L’ultimo incendio del campanile si era tenuto nel 2014. Dopo due anni di pausa, l’evento fu ripreso nel gennaio 2016, grazie a un progetto finanziato dall’Ente Provinciale per il Turismo (EPT), classificatosi primo in graduatoria, con un contributo di 15mila euro. Tuttavia, nel 2018, nuove criticità emersero a causa della caduta di calcinacci: si rese necessaria una messa in sicurezza della struttura.

Negli anni successivi, lo scioglimento del Consiglio Comunale, l’arrivo dei Commissari straordinari e infine la pandemia da Covid-19 impedirono nuovamente lo svolgimento della manifestazione.

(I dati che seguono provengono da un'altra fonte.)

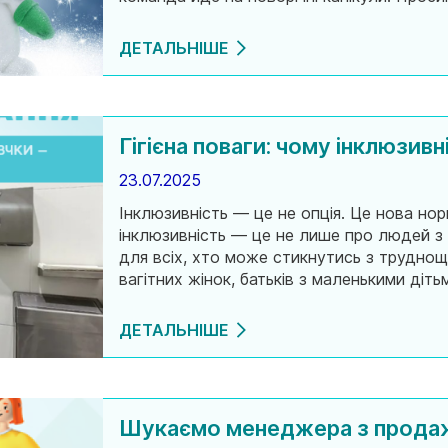
обовʼязково зустрінемося після свят та 
ДЕТАЛЬНІШЕ
Гігієна поваги: чому інклюзив
23.07.2025
Інклюзивність — це не опція. Це нова нор
інклюзивність — це не лише про людей з 
для всіх, хто може стикнутись з труднощ
вагітних жінок, батьків з маленькими діть
Обладнання для таких груп — це не розкі
ДЕТАЛЬНІШЕ
Шукаємо менеджера з прода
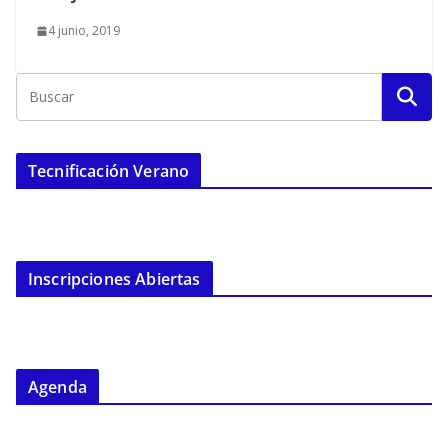
4 junio, 2019
Tecnificación Verano
Inscripciones Abiertas
Agenda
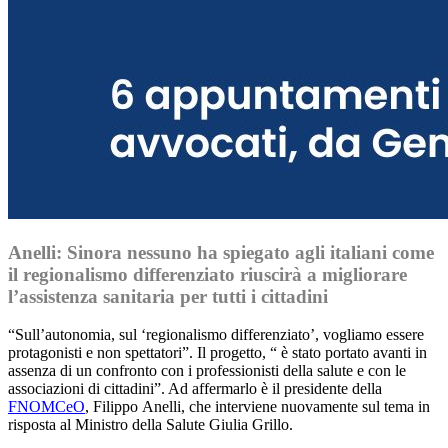
Anelli: Sinora nessuno ha spiegato agli italiani come
il regionalismo differenziato riuscirà a migliorare
l’assistenza sanitaria per tutti i cittadini
“Sull’autonomia, sul ‘regionalismo differenziato’, vogliamo essere
protagonisti e non spettatori”. Il progetto, “ è stato portato avanti in
assenza di un confronto con i professionisti della salute e con le
associazioni di cittadini”. Ad affermarlo è il presidente della
FNOMCeO
, Filippo Anelli, che interviene nuovamente sul tema in
risposta al Ministro della Salute Giulia Grillo.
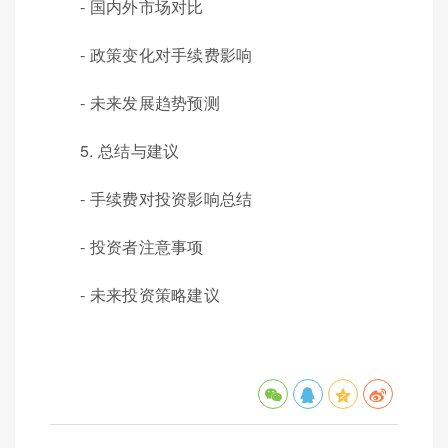
- 国内外市场对比
- 政策变化对手续费影响
- 未来发展趋势预测
5. 总结与建议
- 手续费对投资影响总结
- 投资者注意事项
- 未来投资策略建议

Il rito è tornato nel 2022, rilanciato con determinazione dall’amministrazione guidata dal sindaco Pirozzi. L’organizzazione fu affidata, tramite piattaforma MEPA (Mercato Elettronico della Pubblica Amministrazione), alla società Terracciano di Casalnuovo, per un importo complessivo di 9.699 euro, IVA e oneri di sicurezza inclusi.

Dal 2023, la spettacolare cerimonia dell’“Incendio del Campanile” ha assunto un formato ancora più coinvolgente, fondendo la magia dei fuochi d’artificio con la potenza evocativa della musica, trasformando la festa in un’esperienza sensoriale unica per cittadini e visitatori.

Un rito che affonda le sue radici nella tradizione, ma guarda con forza al futuro, come emblema dell’identità e della rinascita culturale di Calvizzano.